Kafka Connector with Custom Transformation
Kafka is a real time streaming data source that enables organization to manage and scale their data while providing reliable and high performance system.
Single Message Transformations (SMTs) applied in source and sink connectors. Before transformation, message need to be in a desired format with respect to predefined transformers.
In the mean time, Most of programmers straggles to write your own implementation for transformation. Confluent platform provide necessary information about how to build custom transformations. Moreover I will guide you through basic stuff which you need to know before begin customization.
Connector Transformation
When we are migrating Kafka streaming platform, first problem is how to push existing data to kafka without changing underlining architecture. Here I’m going to explain about one part of the connector.
Source Connector
Let’s take example customer table that have id, details, email and phone_number. Each column meaning,
- id : unique identifier and primary key
- details : customer abstract details as json
- email : customer email address
- phone_number : customer phone number
Data is saved along with the id in postgres but I need to produce data to kafka by transforming key as email address. For that, I will create a custom transformation to construct my data object. Let’s go through step by step discussion.
Database
Postrgresql database is appropriate for our use case because details column has json data. When you are configuring postgres database check following constraints to avoid future issues,
- set wal_level to logical
- install plugin wal2json
Create Table
CREATE TABLE public.customer (
id int4 NOT NULL,
details jsonb NOT NULL,
email varchar NOT NULL,
phone_number varchar NOT NULL,
CONSTRAINT customer_pk PRIMARY KEY (id)
);
Basic steps are completed now. Then we have to check the postgresql transformation library.

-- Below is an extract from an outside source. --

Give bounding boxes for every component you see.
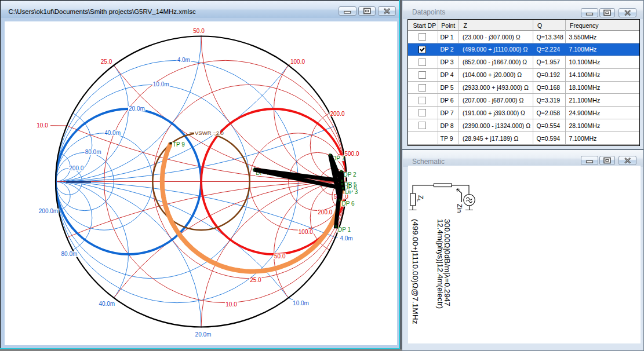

Custom Transformation Library
Database data transformation need to be go through with proper way. I have created a custom transformation library key-map. Please refer the Readme and go through key-map java file to understand underline behavior of kafka connector.
After maven install, Jar file can be found in target directory which has all the transformation functionality. If you are running kafka connector in virtual machine, custom jar file should be included in library directory.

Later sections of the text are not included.